Link to paper: https://arxiv.org/abs/1903.06353

Following the distributional hypothesis in semantics, the goal of this research is to adopt the skip-gram version of the word2vec model for the distributional representation of melodic units.

I’m not an expert in music theory, but apparently there exists some evidence that monophonic melodies adhere to the distributional hypothesis! That is, “you shall know a word motif by the company it keeps (those words motifs that are nearby it it)”. Alvarez & Gómez-Martin investigate this hypothesis by creating a skip-gram word2vec-ish model of a large collection of monophinic folk songs.
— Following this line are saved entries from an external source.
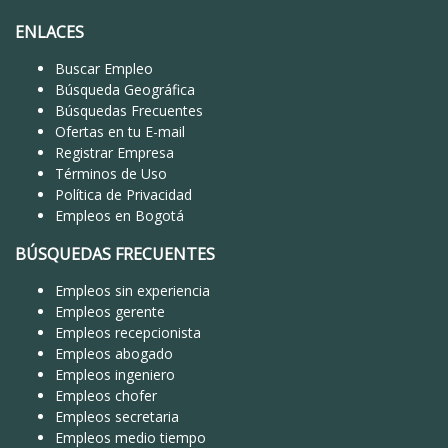
ENLACES
Buscar Empleo
Búsqueda Geográfica
Búsquedas Frecuentes
Ofertas en tu E-mail
Registrar Empresa
Términos de Uso
Política de Privacidad
Empleos en Bogotá
BÚSQUEDAS FRECUENTES
Empleos sin experiencia
Empleos gerente
Empleos recepcionista
Empleos abogado
Empleos ingeniero
Empleos chofer
Empleos secretaria
Empleos medio tiempo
The authors are interseted in modelling melodic context using small musical motifs instead of words. They encode each interval using two digits: the note (first digit), and whether is ascending or descending (second digit, 1 or 0 respectively). For example, 21 represents an ascending major second. Repeated notes are encoded as 00. They build n-grams using adjacent intervals, using a greedy algorithm to record frequent occurances. After this encoding, they run a vanilla skip-gram model over their folk song corpus.
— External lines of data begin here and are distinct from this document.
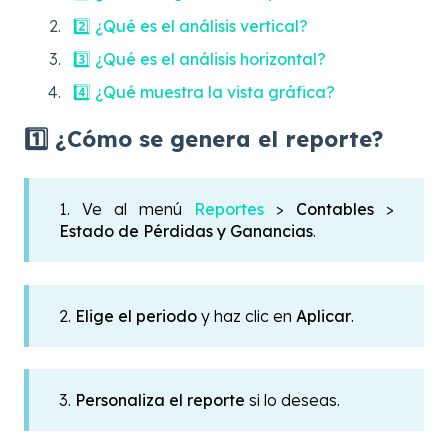
2️⃣ ¿Qué es el análisis vertical?
3️⃣ ¿Qué es el análisis horizontal?
4️⃣ ¿Qué muestra la vista gráfica?
1️⃣ ¿Cómo se genera el reporte?
1. Ve al menú
Reportes
>
Contables
>
Estado de Pérdidas y Ganancias
.
2.
Elige el periodo
y haz clic en
Aplicar
.
3.
Personaliza el reporte
si lo deseas.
They don’t drill too hard into their results. However, computing cosine similarities between different interval vectors allows them to uncover shared motifs in different folk songs! It’s very exciting that motif embeddings are possible to create — and it makes me wonder whether companies like Spotify or Shazam are performing these computations already. Alvarez & Gómez-Martin readily admit that much more work is required to validate the embeddings, but this is a great start.